Rumah Mumbai Mungkin Menjadi Lebih Murah Karena Pungutan Dipotong

NDTV News


Konstruksi menciptakan lapangan kerja terbanyak di India setiap tahun.

Harga rumah mungkin turun di Mumbai, pasar perumahan paling mahal di India, setelah pemerintah daerah memangkas pungutan sebanyak 50% hingga Desember 2021.

Negara bagian Maharashtra memangkas berbagai pungutan pada proyek konstruksi atas rekomendasi komite yang ditunjuk pemerintah yang dipimpin oleh Deepak Parekh, ketua Housing Development Finance Corp. Langkah tersebut kemungkinan akan menurunkan biaya pengembangan untuk sebagian besar pembangun dan mengakibatkan harga rumah yang lebih rendah untuk pembeli. untuk meningkatkan stok pengembang properti.

Ini akan “membantu pembangunan dengan biaya masukan yang lebih rendah dan, selama periode waktu tertentu, ada kemungkinan harga yang lebih rendah untuk persediaan baru yang akan masuk ke pasar,” kata Niranjan Hiranandani, presiden, Dewan Pengembangan Real Estat Nasional, dalam sebuah pernyataan. . “Penurunan premi ini akan membantu dalam perputaran cepat proyek dan meningkatkan sentimen industri.”

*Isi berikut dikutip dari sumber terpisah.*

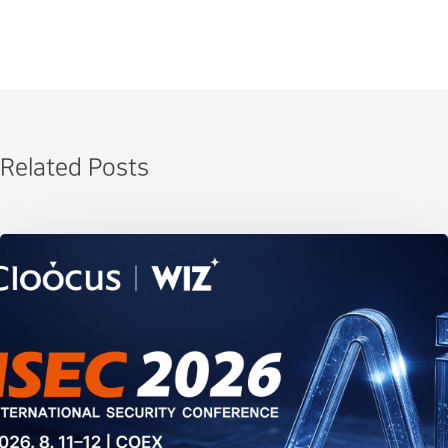
Related Posts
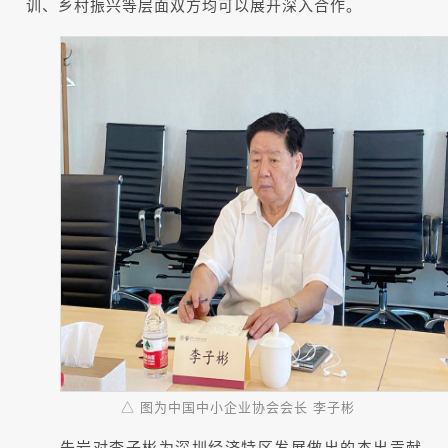
训、乡村振兴等层面双方均可以展开深入合作。
△ 图为中国中小企业协会会长 李子彬
朱岩对李子彬为深圳经济特区发展做出的杰出贡献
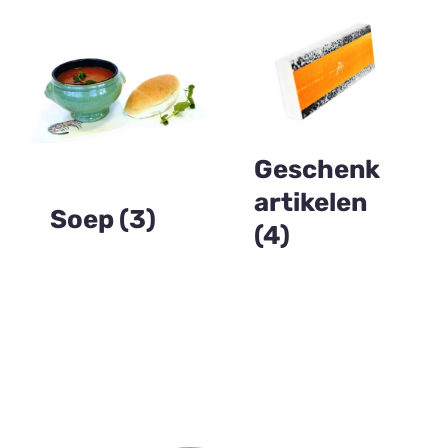
Geschenk
artikelen
Soep
(3)
(4)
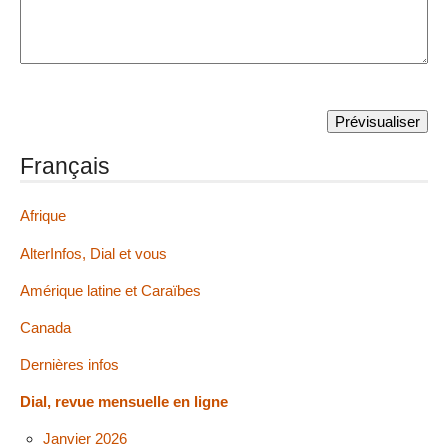
Français
Afrique
AlterInfos, Dial et vous
Amérique latine et Caraïbes
Canada
Dernières infos
Dial, revue mensuelle en ligne
Janvier 2026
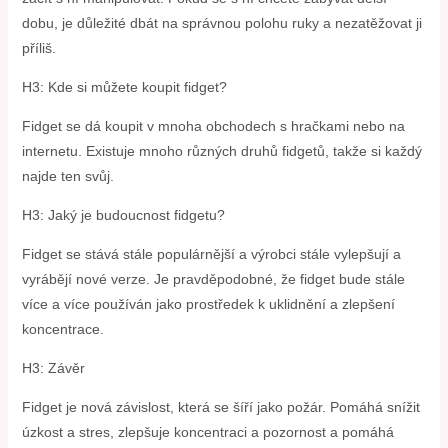
dobu, je důležité dbát na správnou polohu ruky a nezatěžovat ji
příliš.
H3: Kde si můžete koupit fidget?
Fidget se dá koupit v mnoha obchodech s hračkami nebo na
internetu. Existuje mnoho různých druhů fidgetů, takže si každý
najde ten svůj.
H3: Jaký je budoucnost fidgetu?
Fidget se stává stále populárnější a výrobci stále vylepšují a
vyrábějí nové verze. Je pravděpodobné, že fidget bude stále
více a více používán jako prostředek k uklidnění a zlepšení
koncentrace.
H3: Závěr
Fidget je nová závislost, která se šíří jako požár. Pomáhá snížit
úzkost a stres, zlepšuje koncentraci a pozornost a pomáhá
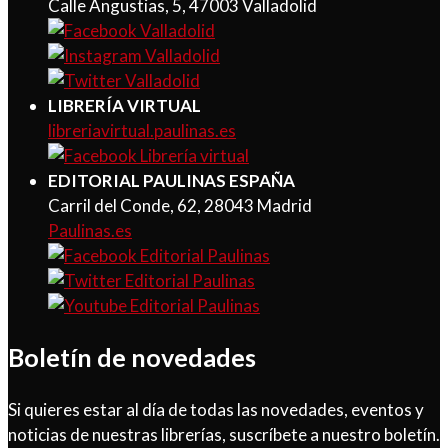
Calle Angustias, 5, 47003 Valladolid
LIBRERÍA VIRTUAL
libreriavirtual.paulinas.es
EDITORIAL PAULINAS ESPAÑA
Carril del Conde, 62, 28043 Madrid
Paulinas.es
Boletín de novedades
Si quieres estar al día de todas las novedades, eventos y
noticias de nuestras librerías, suscríbete a nuestro boletín.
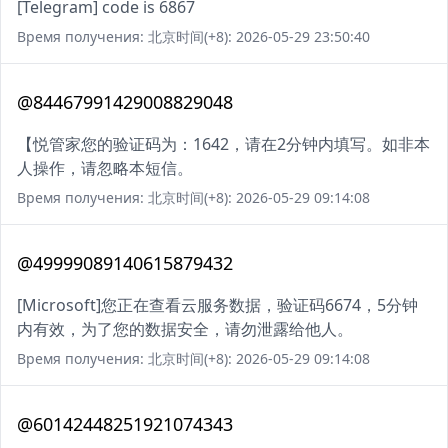
[Telegram] code is 6867
Время получения: 北京时间(+8): 2026-05-29 23:50:40
@84467991429008829048
【悦管家您的验证码为：1642，请在2分钟内填写。如非本
人操作，请忽略本短信。
Время получения: 北京时间(+8): 2026-05-29 09:14:08
@49999089140615879432
[Microsoft]您正在查看云服务数据，验证码6674，5分钟
内有效，为了您的数据安全，请勿泄露给他人。
Время получения: 北京时间(+8): 2026-05-29 09:14:08
@60142448251921074343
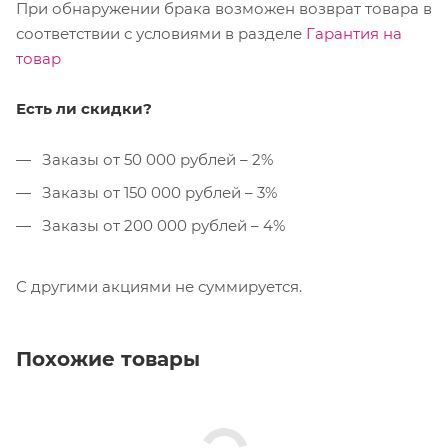
При обнаружении брака возможен возврат товара в
соответствии с условиями в разделе
Гарантия на
товар
Есть ли скидки?
Заказы от 50 000 рублей – 2%
Заказы от 150 000 рублей – 3%
Заказы от 200 000 рублей – 4%
С другими акциями не суммируется.
Похожие товары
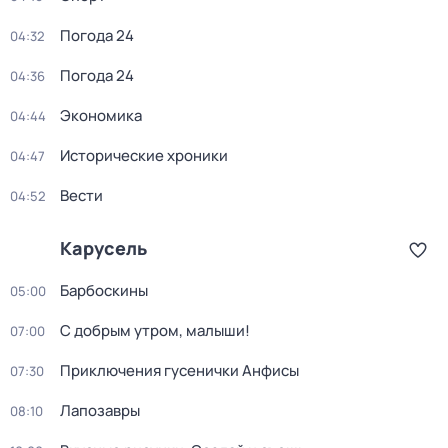
Погода 24
04:32
Погода 24
04:36
Экономика
04:44
Исторические хроники
04:47
Вести
04:52
Карусель
Барбоскины
05:00
С добрым утром, малыши!
07:00
Приключения гусенички Анфисы
07:30
Лапозавры
08:10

Langkah terbaru dapat memicu pasar yang mulai pulih dalam beberapa bulan terakhir setelah kemerosotan berkepanjangan karena berbagai alasan mulai dari kebijakan pemerintah yang tidak menguntungkan hingga krisis bank bayangan. Dengan pandemi yang membuat jutaan orang kehilangan pekerjaan, kebangkitan kembali penjualan rumah dan peningkatan yang sesuai dalam bangunan dapat meningkatkan output di mana-mana dari bank, pembangun hingga pabrik barang konsumsi. Konstruksi menciptakan lapangan kerja terbanyak di India setiap tahun.

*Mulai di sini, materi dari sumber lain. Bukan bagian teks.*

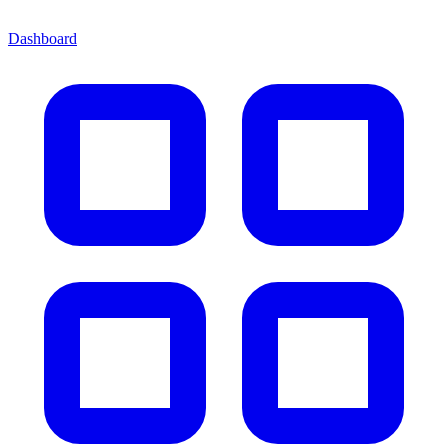
Dashboard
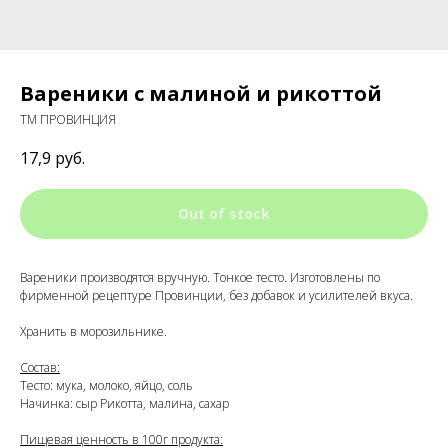
Вареники с малиной и рикоттой
ТМ ПРОВИНЦИЯ
17,9
руб.
Out of stock
Вареники производятся вручную. Тонкое тесто. Изготовлены по
фирменной рецептуре Провинции, без добавок и усилителей вкуса.
Хранить в морозильнике.
Состав:
Тесто: мука, молоко, яйцо, соль
Начинка: сыр Рикотта, малина, сахар
Пищевая ценность в 100г продукта:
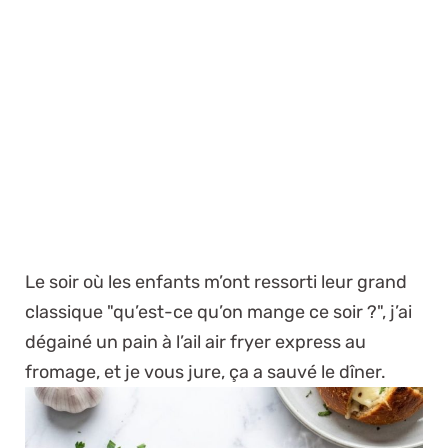
Le soir où les enfants m’ont ressorti leur grand
classique "qu’est-ce qu’on mange ce soir ?", j’ai
dégainé un pain à l’ail air fryer express au
fromage, et je vous jure, ça a sauvé le dîner.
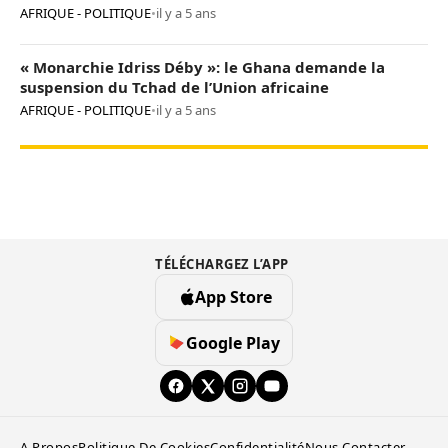
AFRIQUE - POLITIQUE
•
il y a 5 ans
« Monarchie Idriss Déby »: le Ghana demande la
suspension du Tchad de l’Union africaine
AFRIQUE - POLITIQUE
•
il y a 5 ans
TÉLÉCHARGEZ L’APP
App Store
Google Play
A Propos
Politique De Cookies
Confidentialité
Nous Contacter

Karena kelangkaan dan harga tanah yang tinggi di Mumbai, pengembang lebih memilih untuk membangun secara vertikal, seringkali melebihi rasio luas lantai terhadap total luas plot yang memungkinkan. Pengembang membayar berbagai biaya untuk dapat membangun lebih banyak, termasuk premi untuk lebih banyak lantai dan kekurangan ruang terbuka. Menurut komite Parekh, Mumbai memiliki 22 pungutan berbeda, tertinggi di antara kota-kota di India.

Newsbeep

Langkah tersebut mengikuti pemotongan pajak lokal pemerintah negara bagian atas pembelian rumah sekitar 60% tahun lalu, yang menyebabkan lonjakan 80% dalam penjualan rumah Mumbai pada Oktober-Desember. Rekor suku bunga rendah mungkin akan terus memacu permintaan perumahan di India, serupa dengan negara-negara seperti AS, Inggris dan Korea Selatan.

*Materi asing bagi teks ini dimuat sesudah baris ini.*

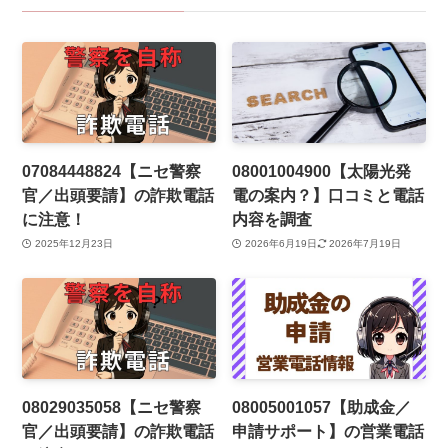
07084448824【ニセ警察
08001004900【太陽光発
官／出頭要請】の詐欺電話
電の案内？】口コミと電話
に注意！
内容を調査
2025年12月23日
2026年6月19日
2026年7月19日
08029035058【ニセ警察
08005001057【助成金／
官／出頭要請】の詐欺電話
申請サポート】の営業電話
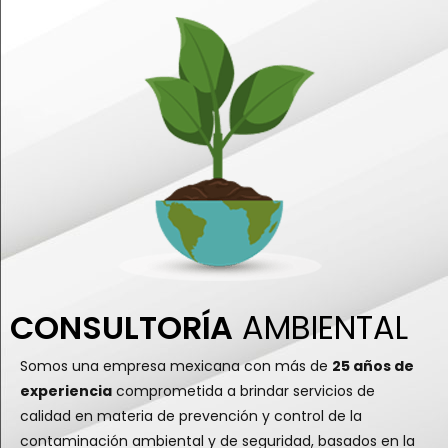
CONSULTORÍA
AMBIENTAL
Somos una empresa mexicana con más de
25 años de
experiencia
comprometida a brindar servicios de
calidad en materia de prevención y control de la
contaminación ambiental y de seguridad, basados en la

Saham Godrej Properties Ltd naik sebanyak 4,5% pada 10:30 di Mumbai pada hari Kamis, Oberoi Realty Ltd naik 6,6%, Indiabulls Real Estate Ltd 11% dan Sunteck Realty Ltd. 5,9%. Indeks Realty S&P BSE naik 2,2% dibandingkan dengan 0,2% untuk tolok ukur.

(Kecuali untuk tajuk utama, cerita ini belum diedit oleh staf NDTV dan diterbitkan dari umpan tersindikasi.)